[[ RECORDS SUPPLIED open ]]

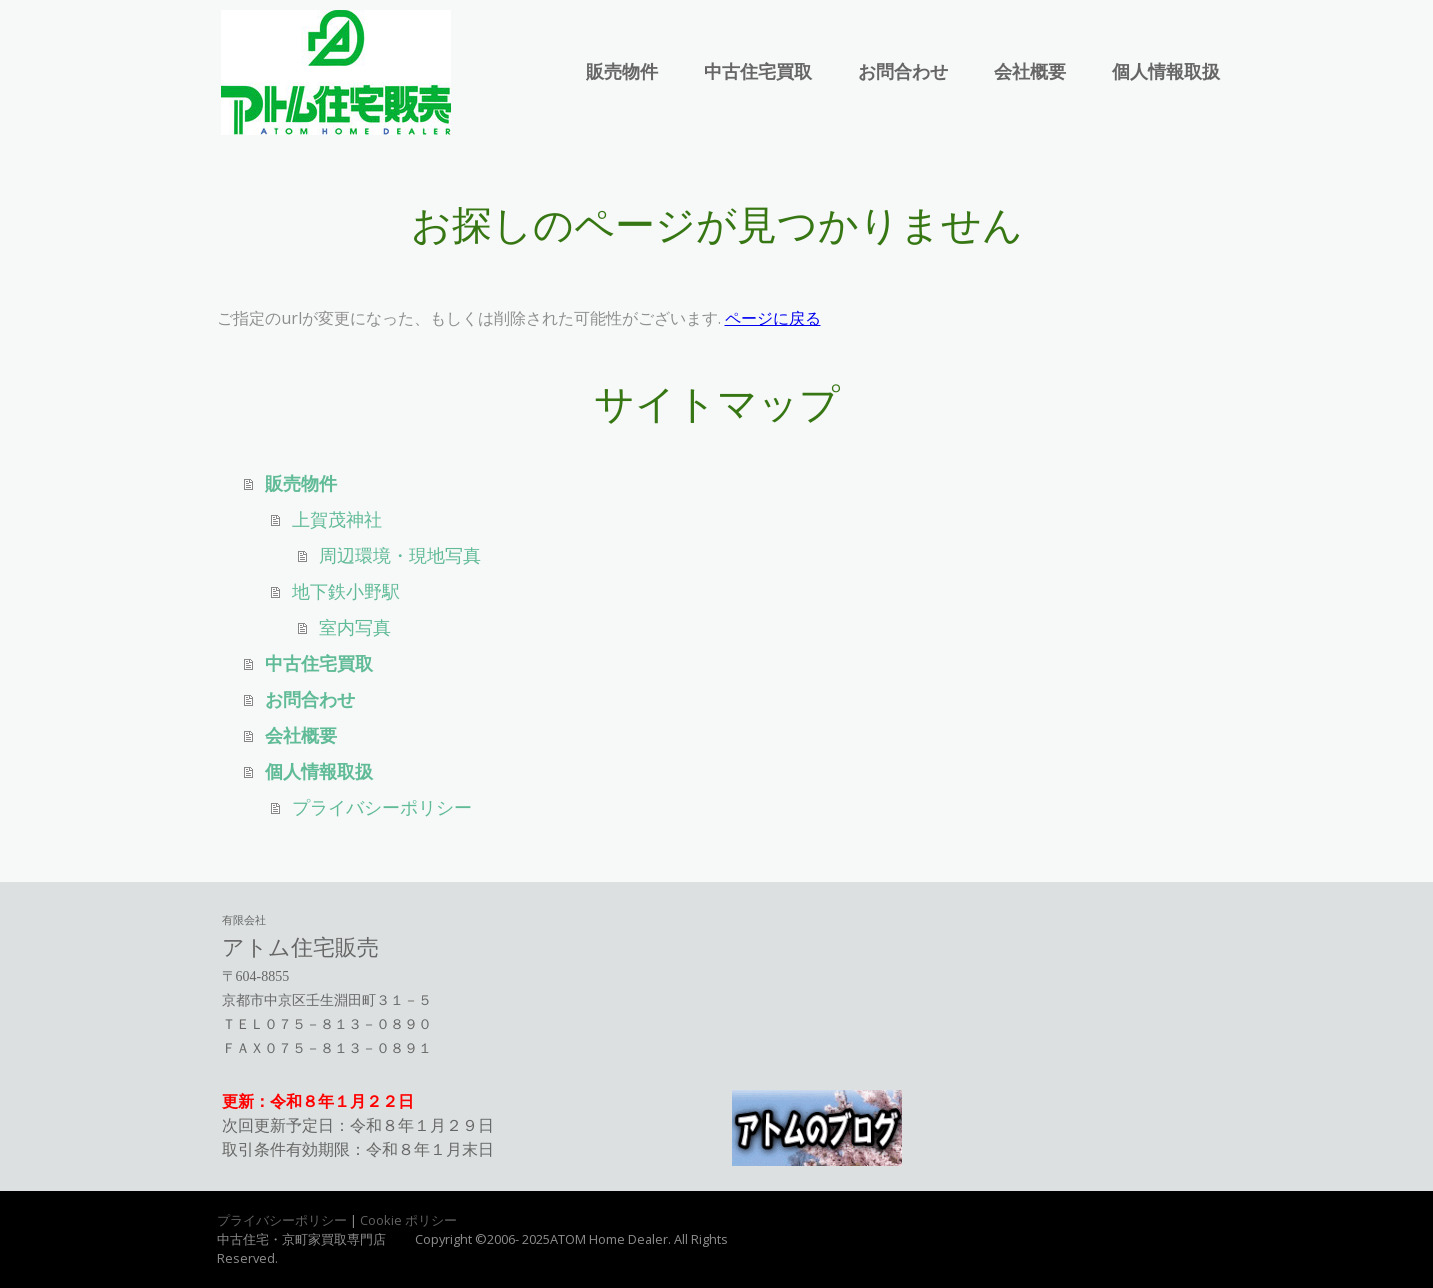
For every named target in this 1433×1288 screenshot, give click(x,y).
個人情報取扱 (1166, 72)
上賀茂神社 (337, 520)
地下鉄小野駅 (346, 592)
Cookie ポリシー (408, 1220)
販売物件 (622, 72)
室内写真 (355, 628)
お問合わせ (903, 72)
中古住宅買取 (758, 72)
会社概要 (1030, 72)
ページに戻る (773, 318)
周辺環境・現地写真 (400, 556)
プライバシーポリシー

[[ RECORDS SUPPLIED closed ]]

> _ACTION ITEM_: The entries above need to be printed again exactly; please exclude all pictures.

> _EXERCISE ANSWER_:
For every named target in this 1433×1288 screenshot, give click(x,y).
個人情報取扱 (1166, 72)
上賀茂神社 (337, 520)
地下鉄小野駅 (346, 592)
Cookie ポリシー (408, 1220)
販売物件 (622, 72)
室内写真 (355, 628)
お問合わせ (903, 72)
中古住宅買取 (758, 72)
会社概要 (1030, 72)
ページに戻る (773, 318)
周辺環境・現地写真 (400, 556)
プライバシーポリシー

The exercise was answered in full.